Required work →
In the listing that follows, print every line exactly and leave the images out.

Task input →

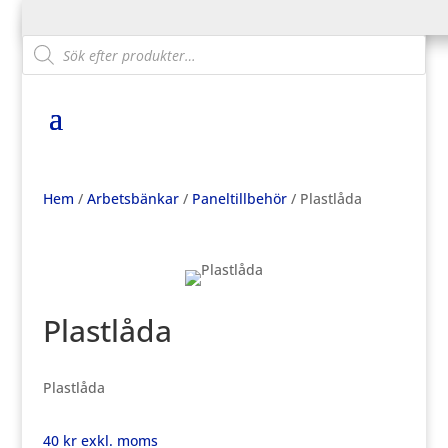
Products
search
Hem
/
Arbetsbänkar
/
Paneltillbehör
/ Plastlåda
Plastlåda
Plastlåda
40
kr
exkl. moms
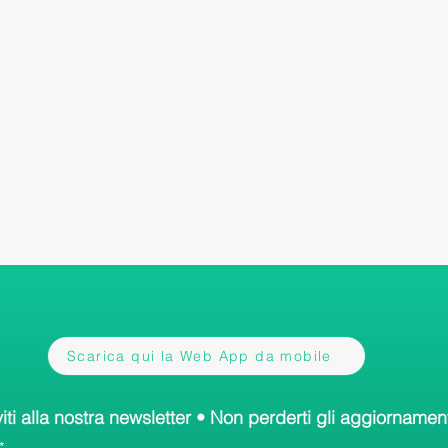
Scarica qui la Web App da mobile
viti alla nostra newsletter • Non perderti gli aggiornament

Answer below →
Products
search
Hem
/
Arbetsbänkar
/
Paneltillbehör
/ Plastlåda
Plastlåda
Plastlåda
40
kr
exkl. moms
Scarica qui la Web App da mobile
viti alla nostra newsletter • Non perderti gli aggiornament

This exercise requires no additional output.